**RECORDS FOR THE EXERCISE**
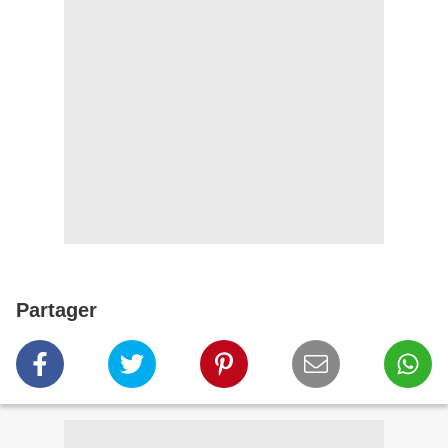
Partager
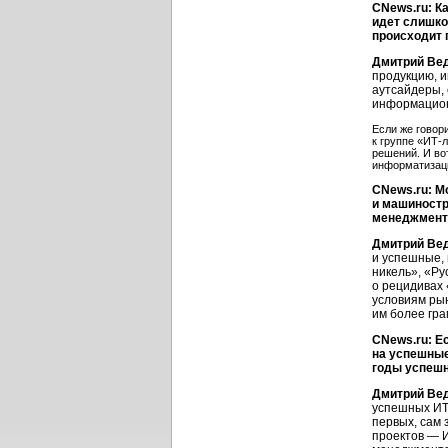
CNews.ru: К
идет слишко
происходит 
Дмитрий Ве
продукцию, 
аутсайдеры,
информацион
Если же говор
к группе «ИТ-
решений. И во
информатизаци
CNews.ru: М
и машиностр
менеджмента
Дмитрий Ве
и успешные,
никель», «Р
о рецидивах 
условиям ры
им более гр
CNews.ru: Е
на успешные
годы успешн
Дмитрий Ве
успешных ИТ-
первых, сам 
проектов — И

**WHAT THIS TASK INVOLVES**
Where an entry includes a picture, drop it, and print the rest of the material word for word.

**THE COMPLETED TASK**
Partager
CNews.ru: К
идет слишко
происходит 
Дмитрий Ве
продукцию, 
аутсайдеры,
информацион
Если же говор
к группе «ИТ-
решений. И во
информатизаци
CNews.ru: М
и машиностр
менеджмента
Дмитрий Ве
и успешные,
никель», «Р
о рецидивах 
условиям ры
им более гр
CNews.ru: Е
на успешные
годы успешн
Дмитрий Ве
успешных ИТ-
первых, сам 
проектов — И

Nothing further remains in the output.